Este martes 25 de julio participé de un acto público militante en el hermoso centro cultural Colibrí de La Plata, donde presentamos el documental Historia Restaurada de Diego Briata, basado en la recuperación del cuadro San Martín, Rosas, Perón de Alfredo Bettanin. Escribí la novela Fuera de serie, donde recupero la historia de Bettanin y su cuadro, desde el amor y la pasión política, y nunca imaginé algo tan lindo como reencontrarnos físicamente en un local con compañerxs para debatir política, para pensar la actualidad y los compromisos de la hora. Nos reunimos también en apoyo a la candidatura a intendente del joven Gastón Castagnetto, acompañado de una militancia juvenil que promedia los veinte y que seguramente es la sangre nueva y del futuro de esa ciudad, con tanta tradición política estudiantil. Lxs militantes del Colibrí hicieron algo potente. Imprimieron en gigante una imagen en alta resolución del cuadro, restaurado en el CCK por el excelente equipo de conservación del Ministerio de Cultura, coordinado por Mariana Valdéz. Ahora, la imagen del cuadro puede viajar a cada rincón del país y reimpulsar el debate militante. ¿Qué otra cosa hubiese deseado don Alfredo Bettanin?

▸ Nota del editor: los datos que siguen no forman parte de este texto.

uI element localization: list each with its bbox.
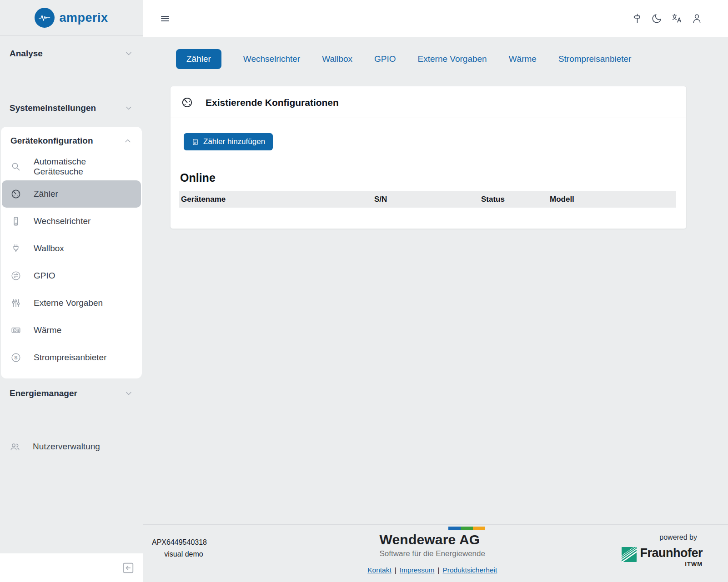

El último 24 de marzo en la movilización por la memoria y los derechos humanos, y el 25 de mayo en la Plaza que pidió una vez más por Cristina, lo que importó fueron los cuerpos en las calles y el reencuentro masivo con el ritual de ser parte de un pueblo. El surgimiento de un fascismo local con tintes globales, disfrazado de liberalismo y hurtando términos del clásico anarquismo, es un fenómeno a tener en cuenta y a conjurar hoy mismo. No tanto por los votos que puedan sacar sus candidatos cualunquistas, sino por la invasión del espectro político con sus imaginerías falaces y dementoras.

Ellos son la danza de la muerte. Ellos son la canción de las bestias. Ellos son los que reprimieron a balazos a nuestros abuelos en la semana trágica, en Napalpí, en la Patagonia, en la Forestal, el 16 de junio de 1955, en los fusilamientos de José León Suárez, los desaparecidos a partir de 1975. Ellos son el antipueblo que, a 40 años de la recuperación democrática, quieren robarle el sentido al voto. Votar es participar, es ser parte de la comunidad. Abstenerse, no votar o votar en blanco es regalarle el sistema al orden y el privilegio, que esta vez, curiosamente, coincide con los antiderechos, con los dinamitadores de la vida. Cuerpo presente y voto, o aislamiento individualista. ¿Por qué será que todavía hay quienes se empeñan en cortarle las alas a la democracia?